Conclusions and recommendations
1. Reach of Dutch climate finance
The Netherlands estimated its own ‘fair share’ in the global commitment to support developing countries at EUR 1.25 billion annually from 2020. Climate finance has steadily increased, reaching EUR 581 million public and EUR 752 million mobilised private sector finance in 2019. The Netherlands is on track towards its fair share objective, thanks to an increase in mobilised private sector finance.
A concern in the international debate is whether sufficient climate finance would be available for low income countries and for adaptation. Although no targets were set at the onset, from discussions and later communications by the Dutch ministry we consider a minimum percentage of 50% to be desirable, for both low income countries and for adaptation. In 2019, 60% of public climate finance was spent on low income countries, and 69% was spent on adaptation.
Recommendation 1: If the (new) minister wants to increase climate resilience while alleviating poverty, the current emphasis on low-income countries and adaptation finance should be maintained.
Regarding Dutch public climate finance in 2019, 23% went to activities that mobilised private finance. Activities for which private finance was mobilised focused more on mitigation and more on middle income countries than activities that did not mobilise private finance.
Recommendation 2: If the new minister wants to optimise the amount of private sector climate finance mobilised (by public finance), she/he can continue to use blended finance. However, maximising the impact of climate action should be the key consideration, rather than maximising the amount of climate finance spent.

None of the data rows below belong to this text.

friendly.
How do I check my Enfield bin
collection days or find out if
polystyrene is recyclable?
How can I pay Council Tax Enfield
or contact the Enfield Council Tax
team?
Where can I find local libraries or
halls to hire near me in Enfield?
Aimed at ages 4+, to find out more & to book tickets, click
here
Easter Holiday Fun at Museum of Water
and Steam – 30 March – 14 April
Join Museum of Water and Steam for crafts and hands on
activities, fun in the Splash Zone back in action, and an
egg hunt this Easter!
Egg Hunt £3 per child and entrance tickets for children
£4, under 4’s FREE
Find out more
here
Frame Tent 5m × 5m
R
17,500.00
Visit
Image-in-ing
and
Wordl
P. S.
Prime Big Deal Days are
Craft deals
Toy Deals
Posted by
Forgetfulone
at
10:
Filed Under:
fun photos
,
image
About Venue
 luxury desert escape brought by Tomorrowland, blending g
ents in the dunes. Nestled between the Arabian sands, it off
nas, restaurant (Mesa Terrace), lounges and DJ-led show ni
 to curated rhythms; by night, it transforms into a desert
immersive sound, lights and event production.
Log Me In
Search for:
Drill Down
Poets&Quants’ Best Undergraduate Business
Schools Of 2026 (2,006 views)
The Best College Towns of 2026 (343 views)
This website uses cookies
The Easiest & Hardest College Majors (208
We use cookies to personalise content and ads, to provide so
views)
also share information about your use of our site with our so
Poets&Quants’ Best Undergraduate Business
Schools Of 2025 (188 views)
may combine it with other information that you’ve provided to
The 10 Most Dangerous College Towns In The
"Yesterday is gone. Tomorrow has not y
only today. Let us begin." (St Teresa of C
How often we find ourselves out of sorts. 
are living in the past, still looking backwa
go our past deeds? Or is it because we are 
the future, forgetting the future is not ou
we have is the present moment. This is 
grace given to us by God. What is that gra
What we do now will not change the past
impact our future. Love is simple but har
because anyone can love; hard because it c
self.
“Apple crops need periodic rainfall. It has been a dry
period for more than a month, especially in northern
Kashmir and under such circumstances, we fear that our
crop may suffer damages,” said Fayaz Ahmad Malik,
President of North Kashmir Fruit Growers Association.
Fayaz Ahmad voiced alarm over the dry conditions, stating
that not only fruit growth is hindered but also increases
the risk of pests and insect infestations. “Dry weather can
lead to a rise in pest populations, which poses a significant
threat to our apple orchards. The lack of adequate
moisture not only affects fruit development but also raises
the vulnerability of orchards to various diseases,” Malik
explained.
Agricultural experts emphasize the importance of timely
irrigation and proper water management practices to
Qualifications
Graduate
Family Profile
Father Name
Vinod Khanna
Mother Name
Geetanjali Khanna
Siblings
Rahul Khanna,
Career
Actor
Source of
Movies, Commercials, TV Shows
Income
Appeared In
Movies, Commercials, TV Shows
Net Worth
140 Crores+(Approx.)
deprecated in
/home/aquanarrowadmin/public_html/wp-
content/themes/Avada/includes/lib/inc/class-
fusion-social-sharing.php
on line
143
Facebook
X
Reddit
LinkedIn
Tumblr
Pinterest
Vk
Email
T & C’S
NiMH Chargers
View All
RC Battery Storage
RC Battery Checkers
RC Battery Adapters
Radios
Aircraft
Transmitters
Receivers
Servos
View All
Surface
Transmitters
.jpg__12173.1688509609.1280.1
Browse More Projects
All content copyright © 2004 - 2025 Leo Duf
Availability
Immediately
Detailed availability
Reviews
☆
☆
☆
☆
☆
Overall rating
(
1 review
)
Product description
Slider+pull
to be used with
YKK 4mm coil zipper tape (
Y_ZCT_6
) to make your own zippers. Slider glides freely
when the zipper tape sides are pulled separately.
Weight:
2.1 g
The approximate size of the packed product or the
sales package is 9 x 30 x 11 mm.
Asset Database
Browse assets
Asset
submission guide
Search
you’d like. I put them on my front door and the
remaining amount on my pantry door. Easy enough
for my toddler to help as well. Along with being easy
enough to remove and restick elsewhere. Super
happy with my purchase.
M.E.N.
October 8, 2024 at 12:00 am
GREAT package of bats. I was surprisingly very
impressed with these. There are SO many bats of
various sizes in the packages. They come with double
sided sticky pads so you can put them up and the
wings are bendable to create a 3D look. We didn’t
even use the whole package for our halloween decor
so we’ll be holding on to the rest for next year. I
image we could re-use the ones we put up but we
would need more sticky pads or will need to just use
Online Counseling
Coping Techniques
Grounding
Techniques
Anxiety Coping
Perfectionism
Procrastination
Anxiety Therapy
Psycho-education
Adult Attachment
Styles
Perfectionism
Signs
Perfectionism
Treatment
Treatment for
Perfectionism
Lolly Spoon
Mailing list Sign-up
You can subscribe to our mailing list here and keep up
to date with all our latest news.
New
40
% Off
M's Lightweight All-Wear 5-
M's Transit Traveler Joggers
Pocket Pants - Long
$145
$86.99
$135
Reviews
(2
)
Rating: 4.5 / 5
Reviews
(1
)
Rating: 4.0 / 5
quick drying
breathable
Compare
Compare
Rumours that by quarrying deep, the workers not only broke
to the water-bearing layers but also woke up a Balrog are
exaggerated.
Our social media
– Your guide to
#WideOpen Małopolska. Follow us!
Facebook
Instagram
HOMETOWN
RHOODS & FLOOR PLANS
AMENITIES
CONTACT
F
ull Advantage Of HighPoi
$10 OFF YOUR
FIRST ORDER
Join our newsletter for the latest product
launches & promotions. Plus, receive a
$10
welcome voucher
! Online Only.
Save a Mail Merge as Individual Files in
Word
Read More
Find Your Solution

The 2016-2019 portfolio showed a mix of finance for adaptation, mostly in the water and agriculture sectors, and finance for mitigation, mostly in the renewable energy sector. In other words, the Netherlands supports both adaptation and mitigation, inter alia through climate mainstreaming in activities with other development objectives.
Dutch data on climate finance in development cooperation is fragmented. There is no single database or single information source that gives a complete overview of Dutch climate finance, disaggregated by country, distinguishing adaptation and mitigation, and including the mobilised private sector finance.
Recommendation 3: The Ministry of Foreign Affairs could set up a more transparent and more comprehensive database for Dutch climate finance. The best way forward seems to improve the use of IATI.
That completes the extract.